25 março 2012 * 2xeco n.º 1

Economia e ecologia, relações conflituosas? Ou uma necessária interdependência em que a economia é uma subsecção da ecologia e a ela tem que se subordinar? De vez em quando abordaremos nesta página sínteses e comentários de artigos ou notícias sobre este tema ou que a ele podem conduzir. Os recortes completos passarão a estar disponíveis para consulta na sede da associação Campo Aberto. Veja o horário em: https://www.campoaberto.pt/2012/01/17/horario-de-abertura-da-campo-aberto/ [1] Folha redigida porJosé Carlos Marques (jcdcm@sapo.pt)

BANCA ÉTICA.
O projeto FiareGz, na Galiza. Num artigo intitulado «O Proxecto Fiare: expectativas da banca ética en Galiza [2]», Raúl Asegurado Pérez, presidente da associação FiareGz (https://fiaregz.com [3]), apresenta os princípios e problemas da banca ética, em especial na Espanha e sobretudo na Galiza. Segundo ele, a banca ética abrange os projetos de intermediação financeira que oferecem os serviços bancários habituais a pessoas e organizações que querem ter em conta as consequências sociais da atividade de crédito em que é aplicado o seu dinheiro, e que exigem que a atividade se oriente exclusivamente para os projetos que contribuam para a regeneração das nossas sociedades. Vai pois muito mais além do que simplesmente não investir na indústria militar ou em atividades que prejudicam a biosfera, etc. Articula-se com outras manifestações de Economia Solidária, que buscam transformações na perspetiva da justiça. Ver: a revista da associação galega ADEGA: Cerna, n.º 66, inverno 2012, Travesa de Basquiños, n.º 9 baixo, 15704 Santiago de Compostela, cerna@adega.info, 0034981570099, www.adega.info

BIOECONOMIA PARA A EUROPA?
Fazer mais com menos, garantir abastecimento sustentável de recursos biológicos.
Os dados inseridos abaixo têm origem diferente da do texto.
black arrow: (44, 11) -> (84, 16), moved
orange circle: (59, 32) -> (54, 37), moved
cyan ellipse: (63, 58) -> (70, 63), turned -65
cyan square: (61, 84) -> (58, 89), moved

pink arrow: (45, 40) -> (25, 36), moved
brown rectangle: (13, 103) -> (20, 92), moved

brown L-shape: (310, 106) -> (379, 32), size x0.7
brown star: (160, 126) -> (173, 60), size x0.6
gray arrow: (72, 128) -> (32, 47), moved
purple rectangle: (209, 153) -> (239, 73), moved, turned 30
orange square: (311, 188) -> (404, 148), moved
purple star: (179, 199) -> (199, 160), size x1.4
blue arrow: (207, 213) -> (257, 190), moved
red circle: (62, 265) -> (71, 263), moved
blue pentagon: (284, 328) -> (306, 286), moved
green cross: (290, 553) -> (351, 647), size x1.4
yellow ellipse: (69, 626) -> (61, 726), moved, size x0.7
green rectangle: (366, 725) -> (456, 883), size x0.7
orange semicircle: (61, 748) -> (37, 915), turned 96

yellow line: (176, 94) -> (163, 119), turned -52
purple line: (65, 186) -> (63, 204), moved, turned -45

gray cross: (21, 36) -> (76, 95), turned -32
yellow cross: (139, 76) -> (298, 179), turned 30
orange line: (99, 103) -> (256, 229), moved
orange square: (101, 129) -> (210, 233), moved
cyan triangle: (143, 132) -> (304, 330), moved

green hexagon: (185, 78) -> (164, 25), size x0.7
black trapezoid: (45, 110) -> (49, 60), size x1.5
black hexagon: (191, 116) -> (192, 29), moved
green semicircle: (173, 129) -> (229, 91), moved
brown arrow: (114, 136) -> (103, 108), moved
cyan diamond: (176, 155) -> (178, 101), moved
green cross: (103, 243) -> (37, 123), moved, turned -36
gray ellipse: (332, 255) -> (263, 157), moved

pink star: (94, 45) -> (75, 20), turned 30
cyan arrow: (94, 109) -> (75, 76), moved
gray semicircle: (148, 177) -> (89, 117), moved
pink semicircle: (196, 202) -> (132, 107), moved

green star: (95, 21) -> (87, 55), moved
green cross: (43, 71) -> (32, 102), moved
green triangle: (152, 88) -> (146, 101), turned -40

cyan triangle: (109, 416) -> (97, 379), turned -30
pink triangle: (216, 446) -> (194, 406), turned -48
A Comissão Europeia lançou um novo plano de estratégia e ação económica com o título «Inovar para o Crescimento Sustentável: uma Bioeconomia para a Europa [4]», sob a palavra de ordem capturada aos movimentos alternativos da contracultura dos anos 1960-70, «fazer mais com menos». Embora com algumas intenções proclamadas de sustentabilidade, pretendendo reconciliar a exigência de uma agricultura e pescas sustentáveis, a segurança alimentar e o uso sustentável de recursos biológicos para usos industrias com a garantia de biodiversidade e proteção ambiental, estaremos mais uma vez perante a ambígua tensão, tão frequente nestes documentos, entre as exigências da exploração industrial e do crescimento económico e as exigências ambientais, em que as primeiras continuam a maior parte das vezes a levar a melhor? Ver: jornal Commission en direct n.º 623, 17-02-2012 e https://bit.ly/EU_bioeconomy [5].
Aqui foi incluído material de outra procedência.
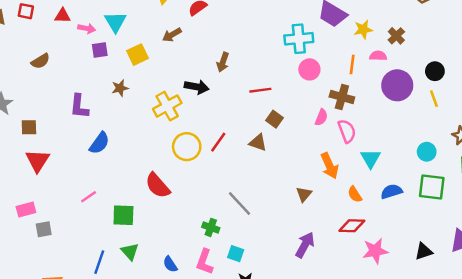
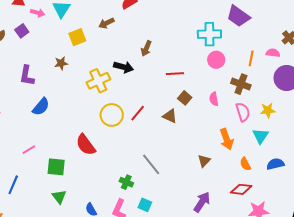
yellow star: (363, 29) -> (268, 110), moved
purple square: (100, 50) -> (22, 31), moved, turned -32
pink semicircle: (321, 117) -> (214, 99), moved, turned 144
blue line: (99, 262) -> (13, 185), moved

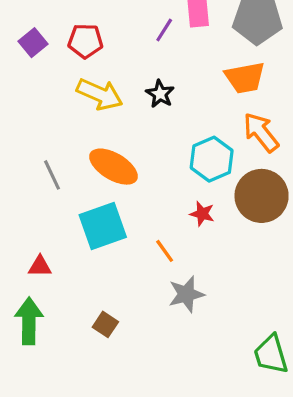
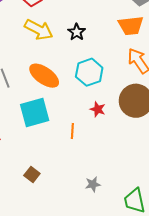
cyan hexagon: (212, 159) -> (89, 72), moved
orange line: (165, 251) -> (72, 131), turned 35
gray star: (186, 294) -> (93, 184), moved, size x0.7

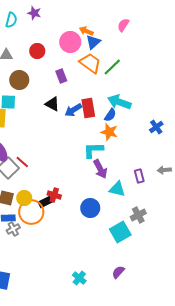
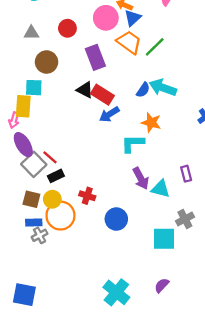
purple rectangle: (61, 76) -> (95, 57), size x1.5
red rectangle: (88, 108) -> (102, 95), moved, turned -48
blue arrow: (73, 110) -> (109, 114), moved
blue semicircle: (110, 115) -> (143, 90), moved
purple arrow: (100, 169) -> (141, 178), moved
black rectangle: (45, 202) -> (56, 176), moved
blue circle: (90, 208) -> (116, 219), moved
cyan square: (120, 232) -> (164, 239), turned 30
cyan cross: (79, 278) -> (116, 292), size x1.6

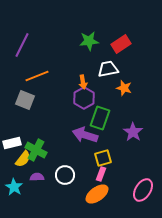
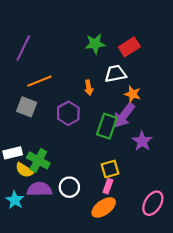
purple hexagon: (84, 98) -> (68, 113), moved
purple arrow: (85, 135) -> (124, 115), moved, turned -70
yellow semicircle: (23, 159) -> (24, 170), turned 84
purple semicircle: (37, 177) -> (39, 189), size x1.6

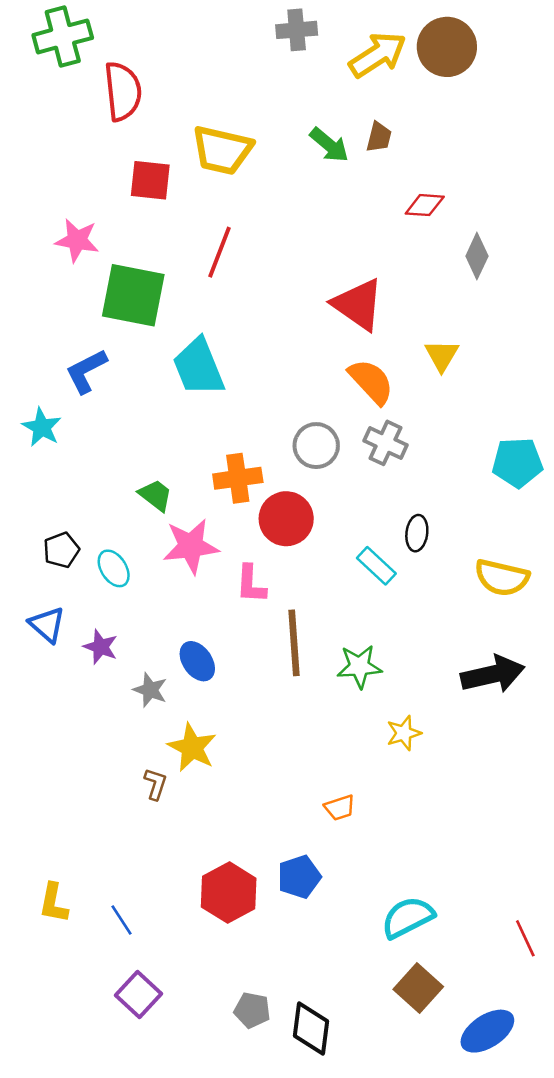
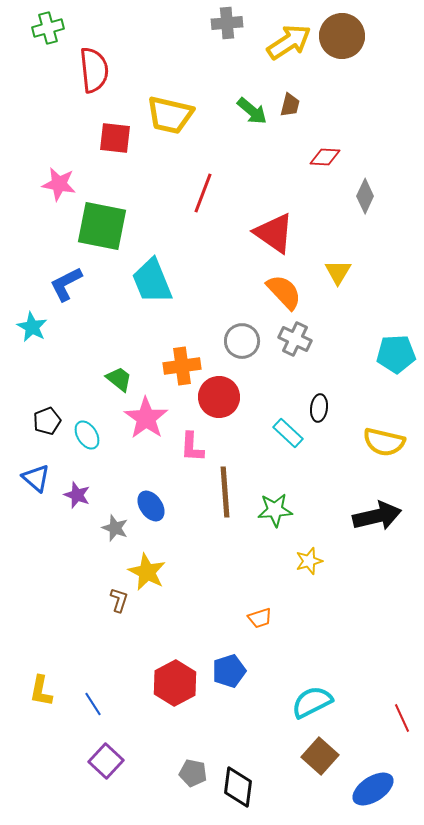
green cross: (63, 36) -> (48, 28), size x0.7
red line: (219, 252) -> (203, 193), moved
pink star: (191, 546) -> (146, 418), turned -30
COMÉRCIO LOCAL SUSTENTÁVEL.
Em escala nunca vista, encerramento de espaços comerciais. O jornal Gazeta das Caldas [6], de 17 de fevereiro de 2012, sob o título «Para um comércio local sustentável [7]», descreve uma situação nunca antes vivida nas Caldas da Rainha, o encerramento em escala impressionante de numerosos espaços comerciais em todas as ruas e mesmo nos centros comerciais (em maior escala nos de pequena dimensão). O jornal passa então a dar pistas para que a região possa fazer jus ao título de autoproclamada capital do comércio tradicional, entre elas a revalorização do tradicional mercado da fruta, ou a venda direta praticada por algumas empresas, interrogando-se sobre o que se pode ali fazer para dinamizar a cidade comercial: propor alguns dos espaços encerrados a estudantes ou recém-formados da escola local de artes e design e a indústrias e artesanato ou mesmo instituições de solidariedade social que têm capacidade expositiva de produtos que chamam apreciadores nacionais e estrangeiros, etc. Ver: Gazeta das Caldas, 17 de fevereiro de 2012.

ALDEIA DA TERRA.
Artesanato, arte e invenção para atrair visitantes ao interior. Na Quinta das Canas Verdes, Estrada das Hortas 202, Arraiolos, no Alentejo, é possível visitar a Aldeia da Terra [8], uma espécie de Portugal dos Pequeninos em ponto muitíssimo mais pequeno já que se reproduz uma divertida aldeia feita de pequenas peças de barro modeladas por Tiago Cabeças e pintadas pela mulher, Magda Ventura, que disso fizeram obra de amor e modo de vida. Aberta ao público no verão 2011, a Aldeia foi já visitada por mais de 1500 pessoas. Ver: Notícias Magazine, 19 de fevereiro de 2012.